こちらは英語の“one-man”が語源で、「本来複数ですることを一人で全部する」というニュアンスがあります。
本来は「ワンマンバス」の様に「ドライバーが一人でバスを運行させる」などという意味です。
しかし「ワンマン社長」などの言葉に使われ「人の意見に耳を貸さずに何でも勝手にしてしまう人」という意味で使われることも多くなります。
「鶴の一声」を使った例文や短文など(意味を解釈)
「鶴の一声」を使った例文と解釈を紹介します。
- 「鶴の一声」を使った例文1
- 「鶴の一声」を使った例文2
「鶴の一声」を使った例文1
「お局様の鶴の一声で歓送迎会の場所が決まった」
歓送迎会の会場をどこにするか若い人達がああでもない、こうでもないと決めかねていたところ、お局様がひとこと「○○にしましょう」と言ったことで、その場所に決まったことを表します。

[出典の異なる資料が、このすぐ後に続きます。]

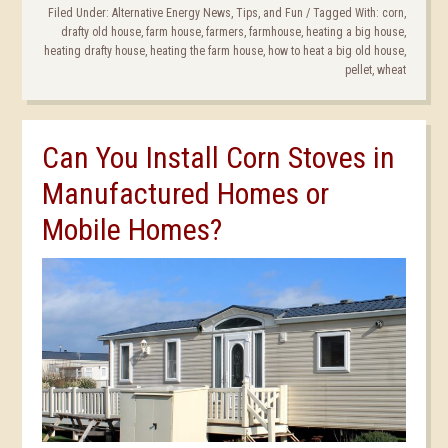
Filed Under:
Alternative Energy News, Tips, and Fun
/
Tagged With:
corn
,
drafty old house
,
farm house
,
farmers
,
farmhouse
,
heating a big house
,
heating drafty house
,
heating the farm house
,
how to heat a big old house
,
pellet
,
wheat
Can You Install Corn Stoves in
Manufactured Homes or
Mobile Homes?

お局様は長くいるのでその周辺のお店を知り尽くしているのです。
「鶴の一声」を使った例文2
「プロジェクトが社長の鶴の一声で変更されてしまった」
スタッフで協力して進めてきたプロジェクトですが、急に社長が方向を変換する様に言ってきました。
社長としてはその会社全体の利益を考えてのことですが、話し合う余地を残さずに絶体命令として伝えています。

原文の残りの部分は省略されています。